Pub date August 14, 2007
SectionEditorialSectionNews & Opinion

EDITORIAL Pacific Gas and Electric Co., which has made a lucrative practice over the years of co-opting environmentalists, is launching one of its boldest and most disgraceful initiatives yet — a campaign seeking to convince the Potrero Hill and Bayview–Hunters Point communities to oppose the city’s new peaker power plants by arguing that they’ll add pollution to the air.

Remember: This is the company that for many years ran the single worst source of air pollution in the region, a foul power plant that was finally shut down a few years back after a long and bitter battle. This is the same company that operates a nuclear power plant on an earthquake fault. The same company that polluted the wells in Hinkley, as depicted in the movie Erin Brockovich. This is a company that’s been lying to communities like Bayview–Hunters Point and Potrero for decades. Nobody should trust PG&E today.

We explained the background last week (see "Peaker Plants and SF’s Energy Future," 8/8/07), but the summary is this: San Francisco wants to install three small-scale power plants at the foot of Potrero Hill. The city’s argument: unless the peakers, which would provide backup power at peak demand times, are in place, the state’s regulators won’t allow the shutdown of the dirty Mirant power plant in the same neighborhood.

Some environmentalists, including San Francisco Public Utilities Commission member Adam Werbach, say San Francisco doesn’t need the peakers or the Mirant plant, but the powerful Independent System Operator, which controls the state’s power grid, disagrees.

That means Mirant will continue to spew poison unless the peakers operate — and PG&E is trying to stir up opposition with the threat that the neighborhood will wind up with both the peakers and Mirant. PG&E, of course, won’t own the peakers; they’ll be run by a company called J-Power USA for 10 years, at which point (if they’re still even needed) they’ll revert to the city. So the private utility is trying to stop the new plants to avoid future competition.

It’s a cynical ploy, but it might be effective — and there’s an easy way the city can stop it. The supervisors, the mayor, and the city attorney should simply announce that the contract with J-Power will state that the peakers can’t operate, even for a second, until the Mirant plant is shut down for good.
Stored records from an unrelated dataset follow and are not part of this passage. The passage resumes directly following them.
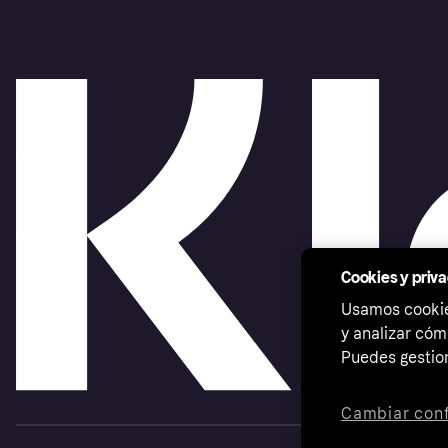
Cookies y priv
Usamos cookies
y analizar cóm
Puedes gestion
Cambiar conf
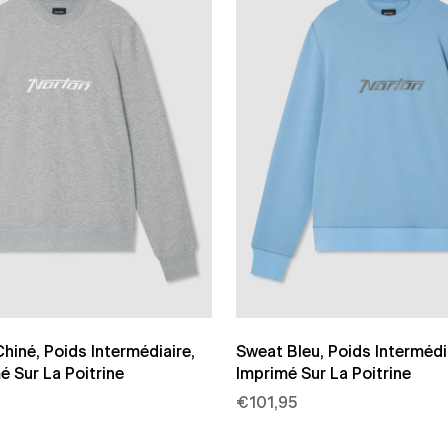
hiné, Poids Intermédiaire,
Sweat Bleu, Poids Intermédi
 Sur La Poitrine
Imprimé Sur La Poitrine
€101,95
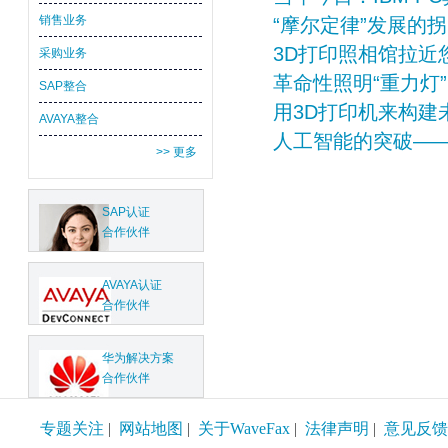
销售业务
“摩尔定律”发展的
3D打印照相馆拉近
采购业务
革命性照明“重力灯”
SAP整合
用3D打印机来构建
AVAYA整合
人工智能的突破——
>> 更多
SAP认证
合作伙伴
AVAYA认证
合作伙伴
华为解决方案
合作伙伴
专题关注
|
网站地图
|
关于WaveFax
|
法律声明
|
意见反馈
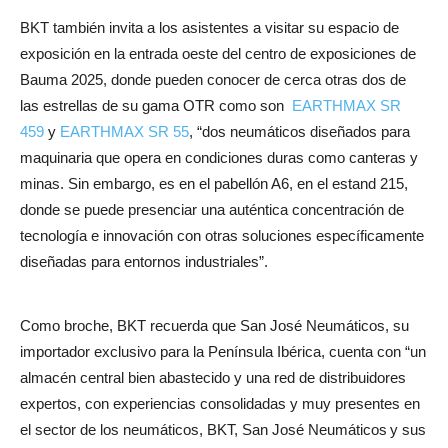
BKT también invita a los asistentes a visitar su espacio de
exposición en la entrada oeste del centro de exposiciones de
Bauma 2025, donde pueden conocer de cerca otras dos de
las estrellas de su gama OTR como son
EARTHMAX SR
459
y
EARTHMAX SR 55
, “dos neumáticos diseñados para
maquinaria que opera en condiciones duras como canteras y
minas. Sin embargo, es en el pabellón A6, en el estand 215,
donde se puede presenciar una auténtica concentración de
tecnología e innovación con otras soluciones específicamente
diseñadas para entornos industriales”.
Como broche, BKT recuerda que San José Neumáticos, su
importador exclusivo para la Península Ibérica, cuenta con “un
almacén central bien abastecido y una red de distribuidores
expertos, con experiencias consolidadas y muy presentes en
el sector de los neumáticos, BKT, San José Neumáticos y sus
It’s a simple, clean solution; what is everyone waiting for? *

PS As Amanda Witherell reports in this issue, the public San Joaquin Valley Power Authority has taken legal action against PG&E, charging that the company is vioutf8g state law by interfering with the creation of a Community Choice Aggregation program. There’s some solid evidence that PG&E is doing the same thing in San Francisco, and City Attorney Dennis Herrera should immediately open an investigation into whether this city should file its own complaint against PG&E.